M. Ahmed Salem Ould Saleck est un ancien cadre de la SNIM. Devenu directeur de la société des Mines de l’Inchiri (SAMIN), il hérite du poste de fédéral PRDS du Tagant. Période pendant laquelle il s’est fait remarquer par sa franchise et son indépendance d’esprit. Évidement, chacune des tendances politiques qui se disputaient l’arène politique lui trouvait des noises. Face à cela, il nous disait, lors d’une interview avec le Calame, en 1996 ceci : ‘’autant je condamne la précipitation des jeunes à pousser dehors, l’ancienne classe, autant je m’oppose au refus de ces derniers à refuser de faire de la place au soleil à la nouvelle génération’’. Après cette parenthèse politique, il est propulsé ministre du développement rural, secrétaire général de l’OMVS et enfin ambassadeur de Mauritanie en Tunisie. Une carrière particulièrement riche. A la retraite depuis quelques années, il continue à garder toute sa verve, tout son franc-parler. ‘’Je dis ce que je pense, sans détour, martèle-t-il, je ne sais pas si c’est une qualité ou un défaut dans un pays où l’hypocrisie a fini de désarticuler toutes les échelles de valeurs’’.
Dans une interview exclusive accordée au Calame, Ahmed Salem Ould Saleck jette un regard lucide, parfois passionné sur toutes les questions politiques, économiques et sociales de la patrie. Il dit ce qu’il pense du candidat Ghazwani, ce qu’il attend de lui, pourquoi l’UPR ne l’a pas investi, ses espoirs pour le pays et ses citoyens et tacle enfin sévèrement l’opposition. A lire et à méditer
Le Calame : Le Calame comme de nombreux mauritaniens, vous avez suivi la déclaration de la candidature du général Ghazwani, le 1er mars au stade de la capitale. Qu’avez-vous retenu de sa première prise de parole ? Et parmi les thèmes qu’il a abordés, lequel vous a paru plus pertinent ?
-Je remercie et à travers vous, toute l’équipe du Calame de l’occasion que vous m’offrez pour donner mon avis et opinion sur des questions importantes concernant la vie de notre chère patrie. La période est particulièrement difficile parce qu’elle coïncide avec l’alternance que nous souhaitons pacifique, démocratique et apaisée.

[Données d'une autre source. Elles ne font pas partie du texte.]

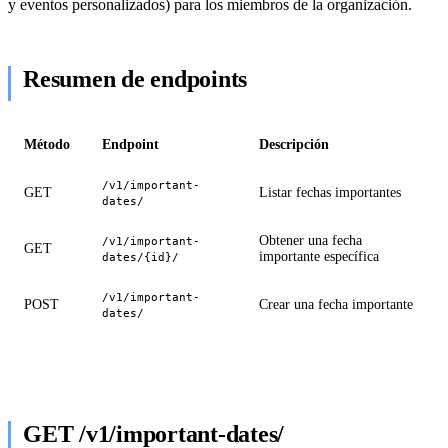
y eventos personalizados) para los miembros de la organización.
Resumen de endpoints
Método
Endpoint
Descripción
/v1/important-
GET
Listar fechas importantes
dates/
Obtener una fecha
/v1/important-
GET
importante específica
dates/{id}/
/v1/important-
POST
Crear una fecha importante
dates/
GET /v1/important-dates/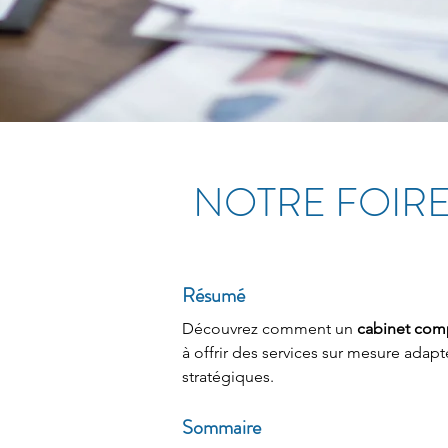
NOTRE FOIRE
Résumé
Découvrez comment un 
cabinet com
à offrir des services sur mesure adap
stratégiques.
Sommaire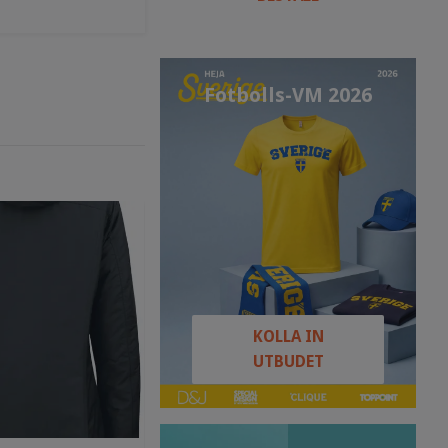
Fotbolls-VM 2026
KOLLA IN
UTBUDET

La Mauritanie a besoin de réussir son inscription dans une culture de démocratie. Sans démocratie, il ne peut y avoir de progrès et le progrès exige la qualité et la transparence dans la méthode. Le peuple mauritanien a des qualités certaines, mais culturellement, la notion de patrie et lignes rouges et sacrées n’est pas encore ancrée.
L’élite a, depuis 1978 failli et trahi et il faut le reconnaître sans complexe. Sans une prise de conscience élevée de tous les mauritaniens, l’attachement à la patrie restera éphémère. Il faut donc cultiver la citoyenneté pour réussir l’émancipation de ce peuple.
Nous ne sommes ni sénégalais, ni marocains, ni maliens, ni sahraouis, nous sommes des mauritaniens, mais des frères et voisins des autres peuples. Nous ne sommes ni berbères, ni arabes, ni arabo-berbères, ni négro-africains, nous sommes des mauritaniens. Est mauritanien celui qui aime, qui respecte et qui œuvre pour le bonheur de la Mauritanie. Tous les maures ne sont pas mauritaniens, tous les peulhs ne sont pas mauritaniens, tous les toucouleurs ne sont pas mauritaniens, tous les soninkés ne sont pas mauritaniens et tous les Ouolofs ne sont pas mauritaniens. Il n’y a qu’une seule identité mauritanienne qu’il faut aimer, chérir et préserver, sinon, elle demeurera une patrie de substitution, ce qui est inconcevable et inacceptable. Nous sommes donc une Mauritanie plurielle, mais notre pluriel est plus simple à conjuguer : il n’y a que quatre langues parlées et une seule religion. Notre équation est simple à résoudre que celle de tous nos voisins. Il ne manque que la volonté de construire ensemble une patrie : c’est le premier appel du père fondateur de la Nation, feu Moctar Ould Daddah, (Paix à son âme !), qui est la seule voie à réaliser un Etat moderne.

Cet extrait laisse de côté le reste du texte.